Specifies whether `A` is on the left side of the multiplication (`side::left`) or on the right side (`side::right`). See Data Types for more details.

uplo

Specifies whether the matrix `A` is upper or lower triangular. See Data Types for more details.

trans

Specifies op(`A`), the transposition operation applied to `A`. See Data Types for more details.

unit_diag

Specifies whether `A` is assumed to be unit triangular (all diagonal elements are 1).
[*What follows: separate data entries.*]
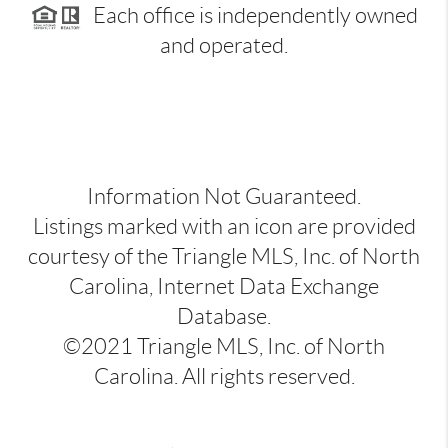
Each office is independently owned
and operated.
Information Not Guaranteed.
Listings marked with an icon are provided
courtesy of the Triangle MLS, Inc. of North
Carolina, Internet Data Exchange
Database.
©2021 Triangle MLS, Inc. of North
Carolina. All rights reserved.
See Data Types for more details.

m

Specifies the number of rows of `B`. The value of `m` must be at least zero.

n

Specifies the number of columns of `B`. The value of `n` must be at least zero.

alpha

Scaling factor for the matrix-matrix product.

a

Buffer holding input matrix `A`. Must have size at least `lda`*`m` if `left_right` = `side::left`, or `lda`*`n` if `left_right` = `side::right`. See Matrix and Vector Storage for more details.

lda

Leading dimension of `A`. Must be at least `m` if `left_right` = `side::left`, and at least `n` if `left_right` = `side::right`. Must be positive.

b

Buffer holding input/output matrix `B`. It must have size at least `ldb`*`n` if column major layout is used to store matrices or at least `ldb`*`m` if row major layout is used to store matrices. See Matrix and Vector Storage for more details.

ldb

Leading dimension of `B`. It must be positive and at least `m` if column major layout is used to store matrices or at least `n` if column major layout is used to store matrices.

Output Parameters

b

Output buffer, overwritten by `alpha`*op(`A`)*`B` or `alpha`*`B`*op(`A`).

Notes

If `alpha` = 0, matrix `B` is set to zero, and `A` and `B` do not need to be initialized at entry.